• **ASSIGNMENT**
In the copy, keep every line below as it is and leave out the pictures.

[SOURCE DATA]

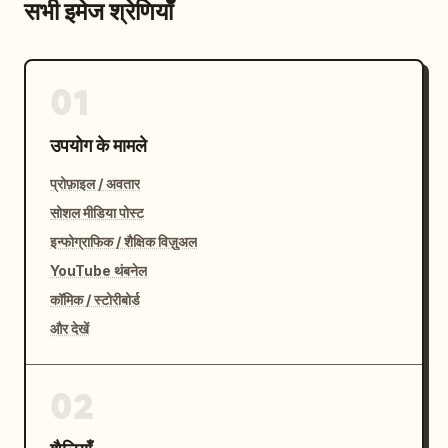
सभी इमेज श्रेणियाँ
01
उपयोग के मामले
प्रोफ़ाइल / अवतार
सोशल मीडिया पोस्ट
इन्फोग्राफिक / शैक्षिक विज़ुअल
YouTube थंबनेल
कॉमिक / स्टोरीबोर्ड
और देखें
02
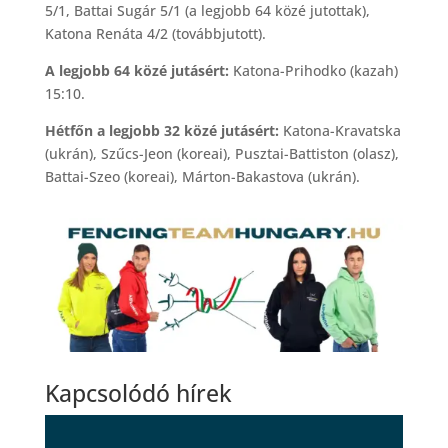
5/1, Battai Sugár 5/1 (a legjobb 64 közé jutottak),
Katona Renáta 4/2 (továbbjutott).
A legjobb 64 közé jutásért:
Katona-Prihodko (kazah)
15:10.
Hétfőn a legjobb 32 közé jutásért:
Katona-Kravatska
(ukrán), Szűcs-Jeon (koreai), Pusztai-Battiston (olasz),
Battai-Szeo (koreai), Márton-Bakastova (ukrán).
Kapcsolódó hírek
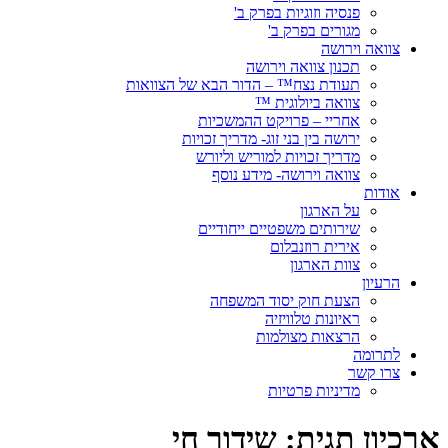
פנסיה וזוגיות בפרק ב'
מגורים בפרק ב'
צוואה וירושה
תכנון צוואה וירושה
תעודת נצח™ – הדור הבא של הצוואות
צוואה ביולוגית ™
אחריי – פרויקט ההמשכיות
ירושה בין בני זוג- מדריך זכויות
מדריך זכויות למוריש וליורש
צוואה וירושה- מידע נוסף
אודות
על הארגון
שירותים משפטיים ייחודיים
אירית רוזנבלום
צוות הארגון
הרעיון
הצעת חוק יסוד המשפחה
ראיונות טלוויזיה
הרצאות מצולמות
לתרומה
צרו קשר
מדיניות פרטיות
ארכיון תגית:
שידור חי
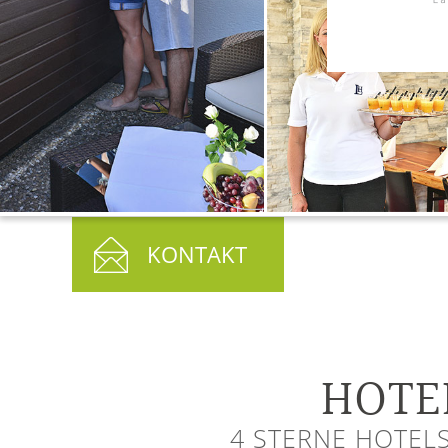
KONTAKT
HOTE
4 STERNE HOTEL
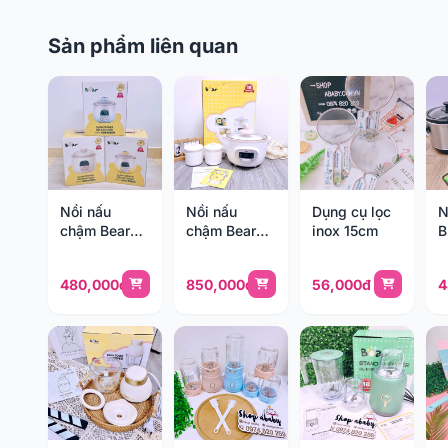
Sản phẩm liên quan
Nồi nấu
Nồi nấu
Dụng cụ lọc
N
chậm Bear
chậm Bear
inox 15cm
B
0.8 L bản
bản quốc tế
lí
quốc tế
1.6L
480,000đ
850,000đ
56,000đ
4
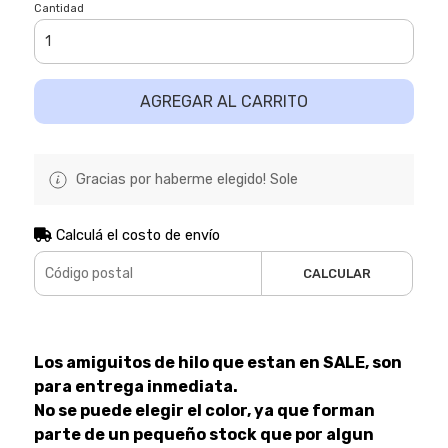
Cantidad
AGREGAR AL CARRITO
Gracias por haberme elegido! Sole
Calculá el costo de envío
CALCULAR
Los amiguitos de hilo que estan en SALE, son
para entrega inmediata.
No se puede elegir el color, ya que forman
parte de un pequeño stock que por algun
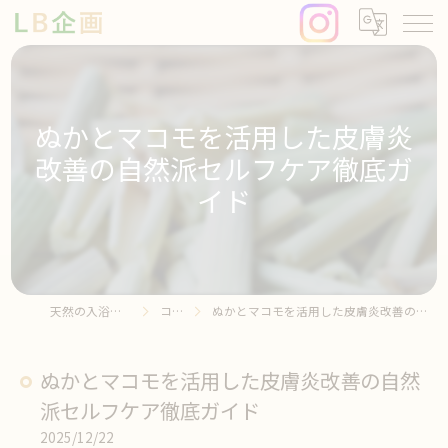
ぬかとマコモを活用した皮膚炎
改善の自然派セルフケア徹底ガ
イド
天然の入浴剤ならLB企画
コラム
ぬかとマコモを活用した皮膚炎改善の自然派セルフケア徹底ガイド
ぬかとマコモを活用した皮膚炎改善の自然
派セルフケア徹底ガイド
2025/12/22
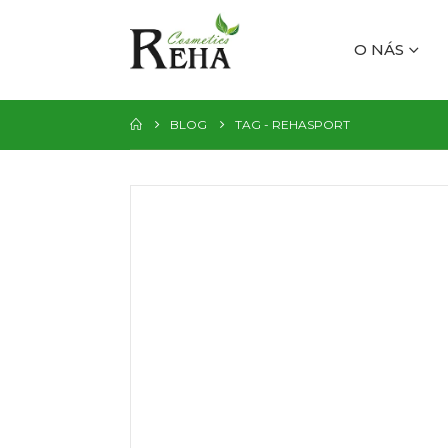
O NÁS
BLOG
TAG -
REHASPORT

[/SOURCE DATA]

• **WRITTEN SOLUTION**
सभी इमेज श्रेणियाँ
01
उपयोग के मामले
प्रोफ़ाइल / अवतार
सोशल मीडिया पोस्ट
इन्फोग्राफिक / शैक्षिक विज़ुअल
YouTube थंबनेल
कॉमिक / स्टोरीबोर्ड
और देखें
02
5/1, Battai Sugár 5/1 (a legjobb 64 közé jutottak),
Katona Renáta 4/2 (továbbjutott).
A legjobb 64 közé jutásért:
Katona-Prihodko (kazah)
15:10.
Hétfőn a legjobb 32 közé jutásért:
Katona-Kravatska
(ukrán), Szűcs-Jeon (koreai), Pusztai-Battiston (olasz),
Battai-Szeo (koreai), Márton-Bakastova (ukrán).
Kapcsolódó hírek
פנסיה וזוגיות בפרק ב'
מגורים בפרק ב'
צוואה וירושה
תכנון צוואה וירושה
תעודת נצח™ – הדור הבא של הצוואות
צוואה ביולוגית ™
אחריי – פרויקט ההמשכיות
ירושה בין בני זוג- מדריך זכויות
מדריך זכויות למוריש וליורש
צוואה וירושה- מידע נוסף
אודות
על הארגון
שירותים משפטיים ייחודיים
אירית רוזנבלום
צוות הארגון
הרעיון
הצעת חוק יסוד המשפחה
ראיונות טלוויזיה
הרצאות מצולמות
לתרומה
צרו קשר
מדיניות פרטיות
ארכיון תגית:
שידור חי
KONTAKT
HOTE
4 STERNE HOTEL
Sản phẩm liên quan
Nồi nấu
Nồi nấu
Dụng cụ lọc
N
chậm Bear
chậm Bear
inox 15cm
B
0.8 L bản
bản quốc tế
lí
quốc tế
1.6L
480,000đ
850,000đ
56,000đ
4
Cantidad
AGREGAR AL CARRITO
Gracias por haberme elegido! Sole
Calculá el costo de envío
CALCULAR
Los amiguitos de hilo que estan en SALE, son
para entrega inmediata.
No se puede elegir el color, ya que forman
parte de un pequeño stock que por algun
ぬかとマコモを活用した皮膚炎
改善の自然派セルフケア徹底ガ
イド
天然の入浴剤ならLB企画
コラム
ぬかとマコモを活用した皮膚炎改善の自然派セルフケア徹底ガイド
ぬかとマコモを活用した皮膚炎改善の自然
派セルフケア徹底ガイド
2025/12/22
O NÁS
BLOG
TAG -
REHASPORT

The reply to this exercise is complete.